- MATERIAL SUPPLIED:
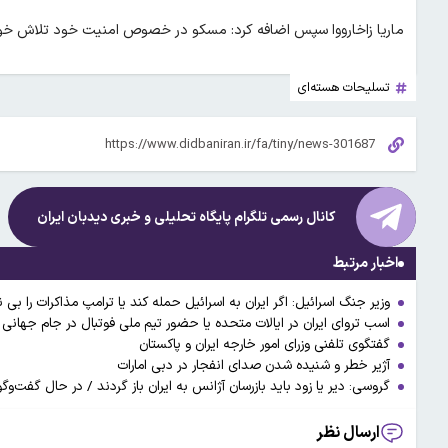
ماریا زاخارووا سپس اضافه کرد: مسکو در خصوص امنیت خود تلاش خوا
تسلیحات هسته‌ای
کانال رسمی تلگرام پایگاه تحلیلی و خبری
دیدبان ایران
اخبار مرتبط
وزیر جنگ اسرائیل: اگر ایران به اسرائیل حمله کند یا ترامپ مذاکرات را بی
اسب تروای ایران در ایالات متحده یا حضور تیم ملی فوتبال در جام جهانی
گفتگوی تلفنی وزرای امور خارجه ایران و پاکستان
آژیر خطر و شنیده شدن صدای انفجار در دبی امارات
گروسی: دیر یا زود باید بازرسان آژانس به ایران باز گردند / در حال گفت‌
ارسال نظر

- WHAT TO DO: Count the lines of the entries above that contain the word "ایران" and give only the number.

- TASK OUTPUT: 5